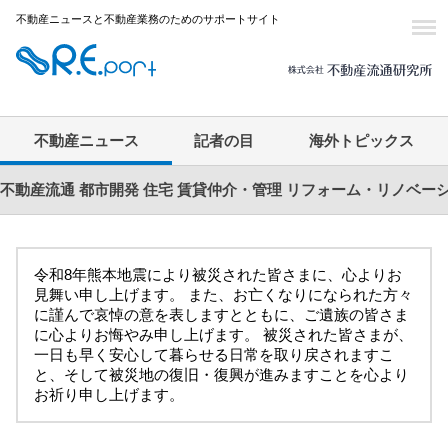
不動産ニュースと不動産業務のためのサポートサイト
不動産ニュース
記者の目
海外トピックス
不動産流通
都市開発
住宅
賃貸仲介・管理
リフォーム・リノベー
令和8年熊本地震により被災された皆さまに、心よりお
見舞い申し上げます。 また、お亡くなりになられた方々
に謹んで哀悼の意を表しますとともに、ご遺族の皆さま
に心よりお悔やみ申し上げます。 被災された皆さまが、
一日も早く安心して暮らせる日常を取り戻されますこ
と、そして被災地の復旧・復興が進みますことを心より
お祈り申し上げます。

• Exercise directions
Please retype the records above starting with the line that contains "令和8年熊本地震により被災された皆さまに、心よりお" and stopping after the last line, changing nothing.

• Your solution
令和8年熊本地震により被災された皆さまに、心よりお
見舞い申し上げます。 また、お亡くなりになられた方々
に謹んで哀悼の意を表しますとともに、ご遺族の皆さま
に心よりお悔やみ申し上げます。 被災された皆さまが、
一日も早く安心して暮らせる日常を取り戻されますこ
と、そして被災地の復旧・復興が進みますことを心より
お祈り申し上げます。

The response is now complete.